A Nîmes, en tête du palmarès hexagonal de la taxe d'habitation (1.259 euros pour un "contribuable type", couple avec deux enfants, selon le Forum pour la gestion des villes), la fiscalité a explosé à partir de 1983, sous l'ère Bousquet, et crû de 14,6% en cinq ans, sous la gestion de l'UMP Jean-Paul Fournier, qui n'a pas répondu aux sollicitations de l'AFP.

Le tram-bus "trop cher", "l'explosion" de travaux comme le pont "Paratonnerre"... alimentent les contestations des associations Aspic (Association pour les initiatives collectives de l'Agglo), AC Contributions, et Défense des contribuables (DAUC).
Les présidents d'AC et de DAUC, Éric Firoud et Jean Louis Wolber, qui présentent des "listes citoyennes" aux municipales, s'étranglent avec un projet de musée de la Romanité (80 millions d'euros), qui selon eux "entrera en concurrence avec celui d'Arles et celui de Narbonne".
"C'est le syndrome du Quai Branly. Chaque élu veut laisser sa trace", estime M. Firoud. Au terme de 13 ans de mandat, Jean-Paul Fournier, pour autant, fait figure de favori.

Les sondages nationaux placent la fiscalité parmi les préoccupations premières des électeurs aux municipales

Dans de nombreuses régions, les impôts locaux ont crû, entraînés notamment par "l'empilement" des collectivités, explique l'économiste Alain Trannoy. Pour lui, ces hausses ont trouvé leur limite et les communes ne pourront plus compter sur elles.
A Amiens, le taux de taxe foncière (27,76%) dépasse la moyenne nationale (23,07%), mais ce "n'est pas du fait de la commune", explique Jacques Lessard, adjoint aux finances (PCF), relevant que la part du département a augmenté devant les dépenses sociales croissantes auxquelles cette collectivité doit faire face.
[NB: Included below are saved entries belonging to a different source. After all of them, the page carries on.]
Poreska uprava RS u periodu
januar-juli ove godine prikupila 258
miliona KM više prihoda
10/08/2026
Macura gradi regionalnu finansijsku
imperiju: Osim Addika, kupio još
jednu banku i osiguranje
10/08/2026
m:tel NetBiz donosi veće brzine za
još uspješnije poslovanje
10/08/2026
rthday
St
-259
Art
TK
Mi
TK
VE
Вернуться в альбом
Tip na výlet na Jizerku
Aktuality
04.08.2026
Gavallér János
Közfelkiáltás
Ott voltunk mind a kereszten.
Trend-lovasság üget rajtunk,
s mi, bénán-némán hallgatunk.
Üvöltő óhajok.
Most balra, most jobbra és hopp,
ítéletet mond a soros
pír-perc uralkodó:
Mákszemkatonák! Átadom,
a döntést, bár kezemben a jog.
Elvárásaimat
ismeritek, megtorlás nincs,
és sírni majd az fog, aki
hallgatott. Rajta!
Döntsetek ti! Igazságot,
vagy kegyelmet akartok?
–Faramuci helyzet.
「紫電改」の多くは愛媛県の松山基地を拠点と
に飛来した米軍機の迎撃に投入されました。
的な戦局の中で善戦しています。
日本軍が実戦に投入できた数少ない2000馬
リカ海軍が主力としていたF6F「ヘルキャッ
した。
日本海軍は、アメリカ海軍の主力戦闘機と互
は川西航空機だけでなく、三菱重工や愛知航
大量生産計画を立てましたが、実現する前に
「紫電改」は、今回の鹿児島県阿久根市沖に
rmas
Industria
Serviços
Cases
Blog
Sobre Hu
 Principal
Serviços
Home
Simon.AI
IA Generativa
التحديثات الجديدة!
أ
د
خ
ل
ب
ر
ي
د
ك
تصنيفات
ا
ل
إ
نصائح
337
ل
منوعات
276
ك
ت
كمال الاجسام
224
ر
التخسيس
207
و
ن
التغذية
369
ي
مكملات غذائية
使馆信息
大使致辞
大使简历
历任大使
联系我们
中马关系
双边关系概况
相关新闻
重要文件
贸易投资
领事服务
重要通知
Attention à la "saturation fiscale"

Depuis l'arrivée de Jean-Claude Gaudin à la mairie de Marseille en 1995, les impôts locaux ont progressé de 36%. Le taux de la taxe d'habitation y est parmi les plus forts de France, avec l'agglomération lilloise.
"Ces villes ont un fort taux de ménages modestes, et donc des bases fiscales moindres", avance le secrétaire général de la mairie, Jean-Claude Gondard. "Nous avons développé l'investissement et les services", ajoute-t-il, évoquant une ville "deux fois plus grande que Paris, avec ses 2.400 km de trottoir, plus compliquée et chère à gérer".
L'équipe sortante l'admet: on ne peut plus augmenter les impôts. "Il y a saturation fiscale", dit M. Gondard. "Et celui qui ne prendrait pas cet engagement serait sanctionnable par l'électeur". La ville, déjà endettée, n'aura donc d'autres choix que de tenter d'attirer des entreprises pour trouver des ressources nouvelles.
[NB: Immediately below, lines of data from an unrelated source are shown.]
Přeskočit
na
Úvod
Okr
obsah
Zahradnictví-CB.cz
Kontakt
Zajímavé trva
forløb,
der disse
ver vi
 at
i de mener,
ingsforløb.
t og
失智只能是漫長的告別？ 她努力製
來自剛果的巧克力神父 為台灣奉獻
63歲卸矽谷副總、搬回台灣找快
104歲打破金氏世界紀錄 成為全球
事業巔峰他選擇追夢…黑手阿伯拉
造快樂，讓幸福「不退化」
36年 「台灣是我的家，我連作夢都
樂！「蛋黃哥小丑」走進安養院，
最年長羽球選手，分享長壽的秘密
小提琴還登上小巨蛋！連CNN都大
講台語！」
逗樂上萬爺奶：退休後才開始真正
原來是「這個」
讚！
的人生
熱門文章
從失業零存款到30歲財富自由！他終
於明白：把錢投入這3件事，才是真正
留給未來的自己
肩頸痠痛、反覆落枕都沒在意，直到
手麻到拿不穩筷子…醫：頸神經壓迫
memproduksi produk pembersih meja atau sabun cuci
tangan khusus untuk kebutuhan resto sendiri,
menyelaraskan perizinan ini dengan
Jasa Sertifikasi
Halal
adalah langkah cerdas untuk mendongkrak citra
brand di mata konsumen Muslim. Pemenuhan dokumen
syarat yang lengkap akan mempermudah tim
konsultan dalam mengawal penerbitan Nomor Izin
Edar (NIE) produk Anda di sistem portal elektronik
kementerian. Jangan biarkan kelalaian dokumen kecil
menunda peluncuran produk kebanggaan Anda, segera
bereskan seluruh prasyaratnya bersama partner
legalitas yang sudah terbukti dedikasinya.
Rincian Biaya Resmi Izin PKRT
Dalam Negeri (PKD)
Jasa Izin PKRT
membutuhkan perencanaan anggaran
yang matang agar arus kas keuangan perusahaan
A Lille, le taux de la taxe d'habitation atteint 33,55% (contre 21,01% en moyenne). "Les bases lilloises sont très, très faibles et ne dépendent pas de la ville, mais de l'Etat. Ca fait 25 ans qu'on demande à l'Etat de revaloriser les bases pour nous permettre de baisser les taux", objecte l'adjoint aux finances de Martine Aubry, Pierre de Saintignon, qui ajoute: "Nous sommes la seule grande ville de France de plus de 150.000 habitants à ne pas avoir augmenté les impôts depuis 2001, alors que nous avons dans ce mandat doublé nos investissements", grâce à "la qualité de la gestion de la dette".
Christian Decocq, opposant UMP à Lille, concède que les communes souffrent aussi d'un désengagement de l'Etat. Ce retrait rendra "les collectivités vertueuses" et "la variable d'ajustement, ce ne sera plus les impôts, ce sera l'économie de la dépense", assure-t-il.